During the course of the pandemic, he saw residents struggling with loneliness, boredom and sadness to stay away from relatives.

“Virtual reality has given them back a sense of belonging,” he said. Growing up with his grandparents, Cunningham has always been interested in caring for the elderly.

“I did a lot of volunteer work and my college internships were also cared for by seniors,” he said.

Even after the pandemic is over, he still plans for home residents to use VR technology. “Not only is it great for travel and culture, but there is a lot going on. One of the other things he’s great at is sensory simulation, ”he said.

For seniors who are non-verbal and unable to make their needs known, residents can still use VR technology to connect with others.

As a recreation supervisor, she manages the daily activities that take place at home. However, the pandemic has challenged him to keep residents connected with their families.

He has been setting up many video communication schedules on Facetime and Skype, at the top of window and outside visits.

Parker staff is at your disposal to help residents use the technology

Jake de Rendever trained the Landing Lane staff and answered all their questions.

The technology is set up on a tablet that syncs with the headphones.

This allows activity managers to send videos to users.

If a resident is not comfortable with the headset, they can start by looking at the tablet and then bring the headset to their eyes and stare at it.

“We started about five years ago,” said Kyle Rand, CEO of Rendever. “We’ve been on a mission.”

He saw the impacts of social isolation on his grandmother, so he has always been interested in helping the elderly population cope with the isolation of aging.

“Data show that health impacts can be as detrimental as smoking 15 cigarettes a day, or an increased risk of dementia, a 32% increase in stroke and a 29% increase in heart disease “, he said.

He wants to bring the world to this special demographic through this technology. “Our basic guiding principle is that the foundation of human relationships is to share positive experiences,” he said.

In his view, a silver pile of this pandemic is that it should not explain the harmful social isolation.

While millions receive the COVID-19 vaccine and things are back to normal, we cannot forget how isolation affects the elderly.

The mortality rate of COVID-19 for the elderly is between 12 and 25% and social isolation increases the mortality rate in this population by up to 30%.

The magic of virtual reality is that older people can connect with others who will also be physically distant.

The company also launched Connection Corner, which allows the user to sit on each other in a virtual trainer after the experience, look at themselves as avatars and continue to communicate with each other.

“Virtual reality has been so bright in something that has been so dark,” he said.

The company approaches 300 communities across North America and also works with health care systems and hospice organizations.

In the future, the company could sell the product directly to consumers outside of residences, but right now they are very happy to work with the elderly care industry.

They are conducting a study funded by the National Institute on Aging to study the impact of virtual family interaction.
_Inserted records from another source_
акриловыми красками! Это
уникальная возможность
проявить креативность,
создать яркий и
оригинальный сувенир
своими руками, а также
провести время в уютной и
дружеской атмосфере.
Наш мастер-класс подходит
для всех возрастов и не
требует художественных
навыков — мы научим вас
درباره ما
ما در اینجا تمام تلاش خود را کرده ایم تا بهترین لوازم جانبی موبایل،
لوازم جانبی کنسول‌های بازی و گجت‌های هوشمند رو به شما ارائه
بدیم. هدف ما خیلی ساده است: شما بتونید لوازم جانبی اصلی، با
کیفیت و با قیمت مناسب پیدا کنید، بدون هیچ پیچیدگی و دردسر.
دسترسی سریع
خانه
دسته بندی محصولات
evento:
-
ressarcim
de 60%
“We have a family platform where family members can upload old photos and videos of the family. But they can also take their own 360 camera, film something like a birthday party or a wedding, and the loved one can put on headphones and feel like they are there at the event, ”he said. .
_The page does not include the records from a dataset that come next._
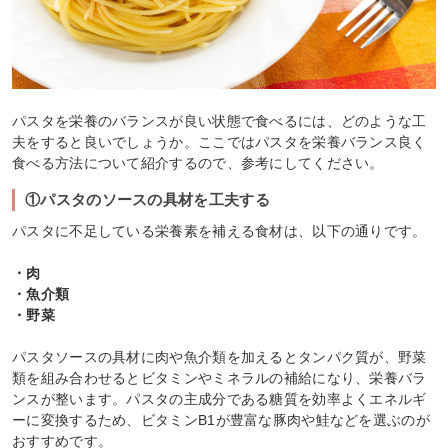
パスタを栄養のバランスが良い状態で食べるには、どのような工
夫をすると良いでしょうか。ここではパスタを栄養バランス良く
食べる方法について紹介するので、参考にしてください。
①パスタのソースの具材を工夫する
パスタに不足している栄養素を補える食材は、以下の通りです。
・肉
・魚介類
・野菜
パスタソースの具材に肉や魚介類を加えるとタンパク質が、野菜
類を組み合わせるとビタミンやミネラルの補給になり、栄養バラ
ンスが整います。パスタの主成分である糖質を効率よくエネルギ
ーに変換するため、ビタミンB1が豊富な豚肉や鮭などを選ぶのが
おすすめです。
They also have the Reminiscence Journey, or life story creator, where you can recreate someone’s life story based on location by location, such as a children’s home or vacation destination.
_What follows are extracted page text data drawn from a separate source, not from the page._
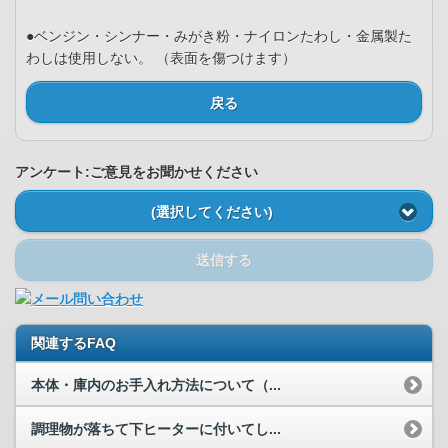
●ベンジン・シンナー・みがき粉・ナイロンたわし・金属製た
わしは使用しない。 （表面を傷つけます）
戻る
アンケート:ご意見をお聞かせください
(選択してください)
送信する
関連するFAQ
本体・庫内のお手入れ方法について（...
調理物が落ちて下ヒーターに付いてし...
“You can take them there in VR and … recreate those moments,” he said.

When a family does it together, the emotional health of older people improves. The caregiver’s guilt also diminishes. The ongoing study is currently in the second phase of clinical trials and has been expanded to twelve locations in the United States.

If a home wants to get the technology, all they have to do is get there. Parker Life at Landing Lane is one of the company’s most active users.

“Any elderly community can use Rendever,” he said.